____ SUPPLIED MATERIAL
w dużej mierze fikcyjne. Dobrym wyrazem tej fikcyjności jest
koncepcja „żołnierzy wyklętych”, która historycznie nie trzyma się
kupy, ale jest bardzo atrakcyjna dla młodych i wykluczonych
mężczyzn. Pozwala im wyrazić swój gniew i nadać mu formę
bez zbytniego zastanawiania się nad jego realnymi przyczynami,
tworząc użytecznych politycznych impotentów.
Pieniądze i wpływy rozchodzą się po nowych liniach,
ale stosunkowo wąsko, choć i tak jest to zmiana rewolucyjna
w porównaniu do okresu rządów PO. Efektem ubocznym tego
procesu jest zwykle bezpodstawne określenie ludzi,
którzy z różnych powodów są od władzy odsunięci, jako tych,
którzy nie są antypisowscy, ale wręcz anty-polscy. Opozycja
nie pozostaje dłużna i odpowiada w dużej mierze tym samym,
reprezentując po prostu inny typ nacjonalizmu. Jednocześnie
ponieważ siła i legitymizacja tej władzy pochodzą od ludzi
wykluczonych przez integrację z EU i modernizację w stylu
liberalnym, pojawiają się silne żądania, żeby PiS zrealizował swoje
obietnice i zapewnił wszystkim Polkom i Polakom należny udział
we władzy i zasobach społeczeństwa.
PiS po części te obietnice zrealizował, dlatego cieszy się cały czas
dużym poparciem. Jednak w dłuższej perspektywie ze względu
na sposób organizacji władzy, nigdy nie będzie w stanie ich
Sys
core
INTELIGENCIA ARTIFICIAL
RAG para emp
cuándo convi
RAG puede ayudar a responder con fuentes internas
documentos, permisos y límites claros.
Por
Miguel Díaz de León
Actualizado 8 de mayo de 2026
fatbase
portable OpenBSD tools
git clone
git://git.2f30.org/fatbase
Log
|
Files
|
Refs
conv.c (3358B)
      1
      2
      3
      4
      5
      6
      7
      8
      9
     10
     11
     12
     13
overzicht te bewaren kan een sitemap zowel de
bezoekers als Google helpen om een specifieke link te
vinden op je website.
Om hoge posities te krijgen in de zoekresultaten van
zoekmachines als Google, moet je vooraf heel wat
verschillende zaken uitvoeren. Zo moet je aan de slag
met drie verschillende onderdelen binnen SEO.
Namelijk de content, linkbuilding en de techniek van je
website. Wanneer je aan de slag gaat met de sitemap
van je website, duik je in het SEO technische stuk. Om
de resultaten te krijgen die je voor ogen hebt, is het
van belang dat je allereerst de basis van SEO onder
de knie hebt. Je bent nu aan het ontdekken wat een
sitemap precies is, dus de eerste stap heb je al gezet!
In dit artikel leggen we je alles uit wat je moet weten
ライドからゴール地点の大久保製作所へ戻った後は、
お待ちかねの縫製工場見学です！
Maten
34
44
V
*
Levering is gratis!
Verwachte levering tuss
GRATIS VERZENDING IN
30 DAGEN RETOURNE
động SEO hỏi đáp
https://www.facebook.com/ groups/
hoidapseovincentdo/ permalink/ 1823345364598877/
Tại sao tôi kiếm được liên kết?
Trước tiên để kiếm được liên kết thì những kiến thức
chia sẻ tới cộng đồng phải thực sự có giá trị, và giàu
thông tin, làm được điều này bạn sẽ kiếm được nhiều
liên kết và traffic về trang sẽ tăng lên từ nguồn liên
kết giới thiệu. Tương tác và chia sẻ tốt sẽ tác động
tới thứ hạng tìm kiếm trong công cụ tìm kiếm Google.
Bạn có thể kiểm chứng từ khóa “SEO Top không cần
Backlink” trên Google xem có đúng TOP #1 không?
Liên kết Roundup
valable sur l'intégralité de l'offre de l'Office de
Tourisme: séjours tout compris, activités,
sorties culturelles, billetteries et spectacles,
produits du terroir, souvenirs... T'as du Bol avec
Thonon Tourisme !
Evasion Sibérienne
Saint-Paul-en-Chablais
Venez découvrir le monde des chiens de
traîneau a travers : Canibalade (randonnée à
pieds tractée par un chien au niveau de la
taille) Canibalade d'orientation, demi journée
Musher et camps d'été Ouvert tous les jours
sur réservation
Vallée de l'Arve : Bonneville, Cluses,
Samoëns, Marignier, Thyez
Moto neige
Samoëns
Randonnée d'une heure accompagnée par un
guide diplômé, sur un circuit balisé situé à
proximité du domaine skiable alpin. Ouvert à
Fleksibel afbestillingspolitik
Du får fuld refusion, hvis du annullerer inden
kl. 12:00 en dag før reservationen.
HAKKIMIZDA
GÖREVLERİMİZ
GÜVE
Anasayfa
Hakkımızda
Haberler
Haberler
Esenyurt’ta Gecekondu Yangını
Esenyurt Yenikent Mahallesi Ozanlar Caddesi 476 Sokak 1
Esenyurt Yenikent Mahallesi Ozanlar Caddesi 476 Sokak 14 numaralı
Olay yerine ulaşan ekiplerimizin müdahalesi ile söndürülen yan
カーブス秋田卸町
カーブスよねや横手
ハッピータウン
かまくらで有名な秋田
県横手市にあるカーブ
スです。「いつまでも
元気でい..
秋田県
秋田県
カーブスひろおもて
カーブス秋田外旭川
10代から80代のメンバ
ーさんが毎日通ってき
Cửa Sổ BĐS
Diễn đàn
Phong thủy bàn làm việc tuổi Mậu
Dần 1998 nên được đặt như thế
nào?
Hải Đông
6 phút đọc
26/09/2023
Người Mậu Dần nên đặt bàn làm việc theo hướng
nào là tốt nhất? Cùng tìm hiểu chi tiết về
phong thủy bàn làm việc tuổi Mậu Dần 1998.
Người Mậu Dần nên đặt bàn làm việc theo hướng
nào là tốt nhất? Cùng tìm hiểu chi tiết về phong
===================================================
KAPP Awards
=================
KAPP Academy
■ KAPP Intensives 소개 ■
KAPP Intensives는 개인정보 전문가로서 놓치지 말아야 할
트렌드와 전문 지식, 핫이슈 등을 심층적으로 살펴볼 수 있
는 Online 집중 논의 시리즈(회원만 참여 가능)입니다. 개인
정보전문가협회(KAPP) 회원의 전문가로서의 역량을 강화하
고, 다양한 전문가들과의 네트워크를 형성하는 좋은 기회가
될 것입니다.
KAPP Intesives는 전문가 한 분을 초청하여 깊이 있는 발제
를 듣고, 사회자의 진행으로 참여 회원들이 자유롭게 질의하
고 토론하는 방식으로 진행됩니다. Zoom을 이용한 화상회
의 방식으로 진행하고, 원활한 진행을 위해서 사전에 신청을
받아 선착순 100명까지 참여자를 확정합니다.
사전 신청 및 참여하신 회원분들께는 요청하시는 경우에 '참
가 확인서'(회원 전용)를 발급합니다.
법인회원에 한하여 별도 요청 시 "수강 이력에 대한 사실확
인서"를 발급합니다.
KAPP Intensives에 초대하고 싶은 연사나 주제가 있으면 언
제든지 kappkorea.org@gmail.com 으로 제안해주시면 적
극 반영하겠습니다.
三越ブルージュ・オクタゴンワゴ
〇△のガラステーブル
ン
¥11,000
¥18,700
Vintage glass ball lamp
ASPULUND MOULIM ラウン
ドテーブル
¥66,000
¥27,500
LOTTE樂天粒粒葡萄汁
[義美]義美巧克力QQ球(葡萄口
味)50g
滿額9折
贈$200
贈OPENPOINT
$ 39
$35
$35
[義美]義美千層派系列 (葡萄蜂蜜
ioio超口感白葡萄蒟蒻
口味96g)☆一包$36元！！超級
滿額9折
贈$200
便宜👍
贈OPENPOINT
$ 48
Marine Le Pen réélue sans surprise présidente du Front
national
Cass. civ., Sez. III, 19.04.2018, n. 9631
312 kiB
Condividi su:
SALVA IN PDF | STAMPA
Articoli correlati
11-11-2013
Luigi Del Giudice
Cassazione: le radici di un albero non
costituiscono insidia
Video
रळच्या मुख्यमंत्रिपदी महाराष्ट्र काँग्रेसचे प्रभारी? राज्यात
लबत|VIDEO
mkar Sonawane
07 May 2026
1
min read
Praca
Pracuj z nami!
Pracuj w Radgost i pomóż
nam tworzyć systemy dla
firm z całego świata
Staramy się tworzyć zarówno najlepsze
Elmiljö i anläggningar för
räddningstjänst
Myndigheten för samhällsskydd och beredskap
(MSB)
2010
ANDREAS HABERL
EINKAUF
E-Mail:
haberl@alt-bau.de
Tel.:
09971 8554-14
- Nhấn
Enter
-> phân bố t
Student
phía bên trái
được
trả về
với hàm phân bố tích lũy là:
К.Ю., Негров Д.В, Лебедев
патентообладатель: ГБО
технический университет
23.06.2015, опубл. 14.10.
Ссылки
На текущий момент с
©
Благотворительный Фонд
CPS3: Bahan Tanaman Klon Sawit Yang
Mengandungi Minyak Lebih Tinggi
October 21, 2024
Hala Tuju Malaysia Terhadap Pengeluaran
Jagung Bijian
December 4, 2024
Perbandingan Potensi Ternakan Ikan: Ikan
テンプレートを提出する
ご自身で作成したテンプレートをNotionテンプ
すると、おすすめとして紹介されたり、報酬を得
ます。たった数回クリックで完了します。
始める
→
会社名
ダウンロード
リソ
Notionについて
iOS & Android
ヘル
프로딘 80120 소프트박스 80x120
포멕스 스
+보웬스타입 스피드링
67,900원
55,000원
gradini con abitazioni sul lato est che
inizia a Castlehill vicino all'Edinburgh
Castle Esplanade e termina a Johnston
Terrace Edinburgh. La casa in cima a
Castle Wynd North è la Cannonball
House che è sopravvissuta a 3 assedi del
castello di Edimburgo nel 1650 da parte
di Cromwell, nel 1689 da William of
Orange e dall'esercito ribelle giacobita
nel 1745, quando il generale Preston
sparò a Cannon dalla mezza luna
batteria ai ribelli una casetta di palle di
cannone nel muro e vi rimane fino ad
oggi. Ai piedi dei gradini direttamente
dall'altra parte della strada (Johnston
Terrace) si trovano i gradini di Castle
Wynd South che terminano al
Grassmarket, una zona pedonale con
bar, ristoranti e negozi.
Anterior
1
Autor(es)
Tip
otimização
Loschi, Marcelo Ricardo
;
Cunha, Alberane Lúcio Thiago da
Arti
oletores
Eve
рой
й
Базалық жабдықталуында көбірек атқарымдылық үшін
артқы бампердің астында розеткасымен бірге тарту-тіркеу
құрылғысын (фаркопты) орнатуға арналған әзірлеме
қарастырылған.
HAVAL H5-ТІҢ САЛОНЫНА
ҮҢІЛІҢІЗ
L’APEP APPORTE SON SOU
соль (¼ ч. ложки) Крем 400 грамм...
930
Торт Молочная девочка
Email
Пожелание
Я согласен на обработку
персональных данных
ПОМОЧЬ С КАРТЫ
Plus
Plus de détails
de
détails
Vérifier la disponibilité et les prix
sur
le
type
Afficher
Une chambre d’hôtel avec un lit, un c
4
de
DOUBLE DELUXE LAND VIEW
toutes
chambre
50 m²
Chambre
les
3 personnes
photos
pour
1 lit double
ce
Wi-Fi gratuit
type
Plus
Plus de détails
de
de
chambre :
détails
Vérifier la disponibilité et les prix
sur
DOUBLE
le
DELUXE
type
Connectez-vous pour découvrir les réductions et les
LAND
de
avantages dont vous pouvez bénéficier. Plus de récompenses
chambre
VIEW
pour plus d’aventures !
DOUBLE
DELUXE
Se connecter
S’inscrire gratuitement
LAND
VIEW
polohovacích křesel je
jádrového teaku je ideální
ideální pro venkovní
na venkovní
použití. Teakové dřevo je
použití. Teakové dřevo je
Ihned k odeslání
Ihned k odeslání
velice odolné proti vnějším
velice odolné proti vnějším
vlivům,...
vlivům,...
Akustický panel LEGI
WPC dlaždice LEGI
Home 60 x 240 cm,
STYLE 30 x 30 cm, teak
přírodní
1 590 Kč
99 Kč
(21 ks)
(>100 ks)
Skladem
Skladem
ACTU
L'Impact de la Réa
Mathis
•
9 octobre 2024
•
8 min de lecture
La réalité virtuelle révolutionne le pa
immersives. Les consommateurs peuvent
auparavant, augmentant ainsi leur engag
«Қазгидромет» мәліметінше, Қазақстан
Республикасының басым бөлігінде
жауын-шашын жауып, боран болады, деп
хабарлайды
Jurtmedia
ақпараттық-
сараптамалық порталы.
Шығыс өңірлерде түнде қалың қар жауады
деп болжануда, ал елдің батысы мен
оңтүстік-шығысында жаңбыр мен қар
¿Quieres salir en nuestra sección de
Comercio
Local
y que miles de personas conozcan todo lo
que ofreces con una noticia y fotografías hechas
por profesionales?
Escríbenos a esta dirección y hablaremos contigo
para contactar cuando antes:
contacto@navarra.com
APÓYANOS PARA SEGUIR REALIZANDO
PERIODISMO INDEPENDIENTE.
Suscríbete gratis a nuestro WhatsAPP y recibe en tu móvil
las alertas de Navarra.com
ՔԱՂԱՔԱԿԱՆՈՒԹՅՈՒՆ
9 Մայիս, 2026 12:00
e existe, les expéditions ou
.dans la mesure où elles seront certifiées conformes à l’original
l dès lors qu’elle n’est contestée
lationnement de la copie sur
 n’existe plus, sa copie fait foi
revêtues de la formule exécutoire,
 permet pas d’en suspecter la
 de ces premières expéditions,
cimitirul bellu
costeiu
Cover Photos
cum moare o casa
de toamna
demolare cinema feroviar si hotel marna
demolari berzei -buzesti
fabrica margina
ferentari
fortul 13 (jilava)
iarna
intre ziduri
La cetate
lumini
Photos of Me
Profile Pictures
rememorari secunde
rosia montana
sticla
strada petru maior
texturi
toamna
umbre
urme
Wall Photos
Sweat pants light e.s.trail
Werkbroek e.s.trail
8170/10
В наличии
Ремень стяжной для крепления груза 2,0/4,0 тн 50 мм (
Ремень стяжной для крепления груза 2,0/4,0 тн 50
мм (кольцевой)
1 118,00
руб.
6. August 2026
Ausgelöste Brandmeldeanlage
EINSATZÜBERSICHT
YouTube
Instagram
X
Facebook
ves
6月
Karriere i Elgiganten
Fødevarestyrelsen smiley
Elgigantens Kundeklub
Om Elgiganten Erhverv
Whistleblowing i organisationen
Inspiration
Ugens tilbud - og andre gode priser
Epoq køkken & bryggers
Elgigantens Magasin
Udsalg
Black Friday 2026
________
TRY IT
Please return only the lines from the one that contains "Sweat pants light e.s.trail" through the final line of the entries, each exactly as written.

RESPONSE TO THE TASK
Sweat pants light e.s.trail
Werkbroek e.s.trail
8170/10
В наличии
Ремень стяжной для крепления груза 2,0/4,0 тн 50 мм (
Ремень стяжной для крепления груза 2,0/4,0 тн 50
мм (кольцевой)
1 118,00
руб.
6. August 2026
Ausgelöste Brandmeldeanlage
EINSATZÜBERSICHT
YouTube
Instagram
X
Facebook
ves
6月
Karriere i Elgiganten
Fødevarestyrelsen smiley
Elgigantens Kundeklub
Om Elgiganten Erhverv
Whistleblowing i organisationen
Inspiration
Ugens tilbud - og andre gode priser
Epoq køkken & bryggers
Elgigantens Magasin
Udsalg
Black Friday 2026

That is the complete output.